On 3/22/06, Ilmari Karonen <nospam(a)vyznev.net> wrote:
One could ignore edits that have been reverted.
Detecting reverts, in
the strict sense of the word, is easy: all you need is a hash value for
each revision.
Of course, this wouldn't be perfect. But it'd be as close to perfect as
any automated system can be. And it _would_ skip most vandals.
And what happens if the next edit merges some content back in from the
reverted text?
This happens, perhaps not frequently but it isn't that rare either.
You can't assume that a edit didn't count just because it was
reverted.
I have a tool I call 'entropy flow' which I've been using for my
"wikipedia text backend where all revisions fit in ram" project. I'll
get around to releasing some stuff sooner or later, but it's easy
enough to code yourself. It's a useful too to find out who were the
real contributors...
It works like this, take all n revisions of an article:
*compress with a whole word replacement memoryless compression
algorithm (this gets around 2:1 compression on enwiki text and it's
"diff invarent") where common words are replaced with high byte
huffman encoded keys from a pre computed dictionary (unicode properly
escaped). (this is important because long words along aren't signs of
greater contribution but the addition of more rare words probably is)

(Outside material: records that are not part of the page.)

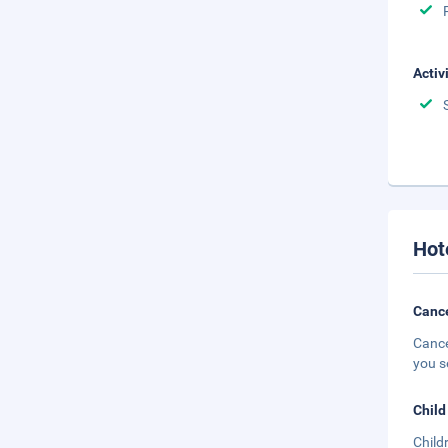
Activ
Hot
Cance
Cance
you s
Child
Child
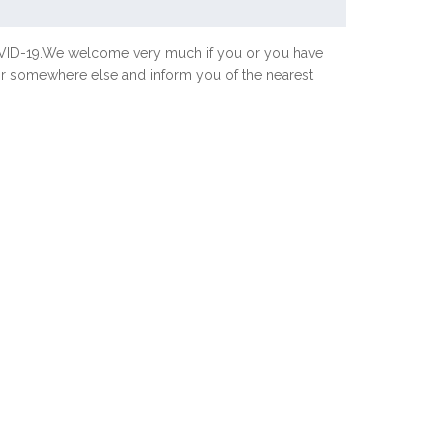
COVID-19.We welcome very much if you or you have
 or somewhere else and inform you of the nearest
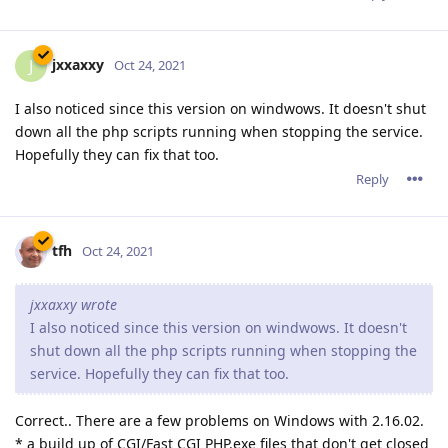
jxxaxxy wrote
I also noticed since this version on windwows. It doesn't
shut down all the php scripts running when stopping the
service. Hopefully they can fix that too.
Correct.. There are a few problems on Windows with 2.16.02.
* a build up of CGI/Fast CGI PHP.exe files that don't get closed
after being used.
* After a certain time, abbyssws.exe stopt closing used
threads, causing more and more threads to be opened and
eventually causing abyssws to stop accepting connections or
even crash.
This does seem to depend on the server load. A light website
with only a few visitors will probable not suffer from this
issue or only very limited.
A page with a lost of resources and more visitors wil display
these problems a lot more. I wasn't able to keep 2.16.xx
running for 24 hours before causing problems.
I've already tested quite some other versions sent to me by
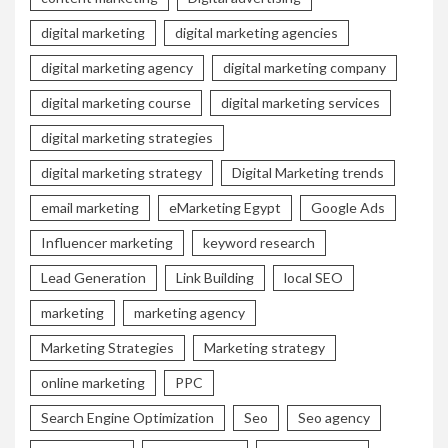
digital marketing
digital marketing agencies
digital marketing agency
digital marketing company
digital marketing course
digital marketing services
digital marketing strategies
digital marketing strategy
Digital Marketing trends
email marketing
eMarketing Egypt
Google Ads
Influencer marketing
keyword research
Lead Generation
Link Building
local SEO
marketing
marketing agency
Marketing Strategies
Marketing strategy
online marketing
PPC
Search Engine Optimization
Seo
Seo agency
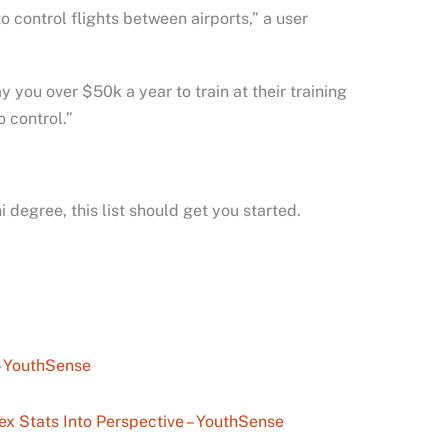
o control flights between airports,” a user
 you over $50k a year to train at their training
 control.”
i degree, this list should get you started.
– YouthSense
ex Stats Into Perspective – YouthSense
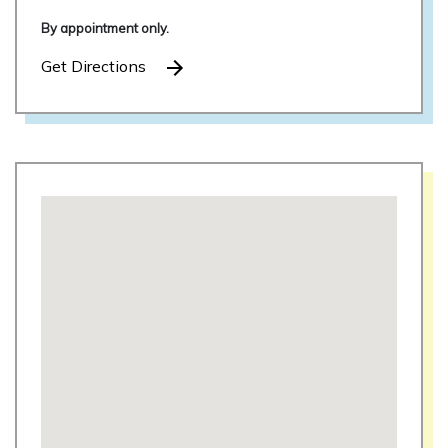
By appointment only.
Get Directions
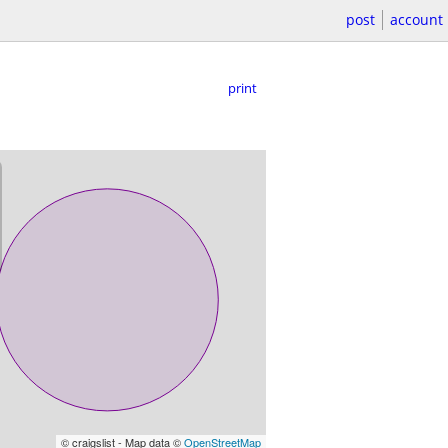
post
account
print
© craigslist - Map data ©
OpenStreetMap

*using xdelta3, compute the n^2 compressed binary diffs (n*(n-1+the
null article)) between all versions. Yes, this is a number of diffs
easily in the millions.
*The diff sizes are the costs between the article nodes. Add a slight
penalty to diffs that run in reverse direction to break ties.
*Compute the minimum spanning tree between all these nodes. (I use the
MST algo in the parallel boost graph Library
http://www.osl.iu.edu/research/pbgl/ ... MST is polynomial time, but
it's still expensive on millions of edges)
*The users who have made edits to the nodes in the large subgraph
containing the current revision are the contributors. All the little
subgraphs hanging off the null article node are mostly vandalism and
nonsense.
What seems to be a spookily correct ranking of contributors can be
found by totaling the diff sizes of each user in the main subgraph and
sorting by size.
Of course, no warranties that this actually tells you the
contributors.. the best way to be safe is just to list all editors.
I created this approach for finding the optimal diff order for delta
compressing articles... this application is just a cute side effect.
(When I'm actually compressing articles I just use a sliding window of
100ish revisions, much cheaper to compute and pretty much just as
good, although it sometimes misses when someone reverts to an ancient
version which is why it's better for finding contributors to consider
the entire history in one MST pass).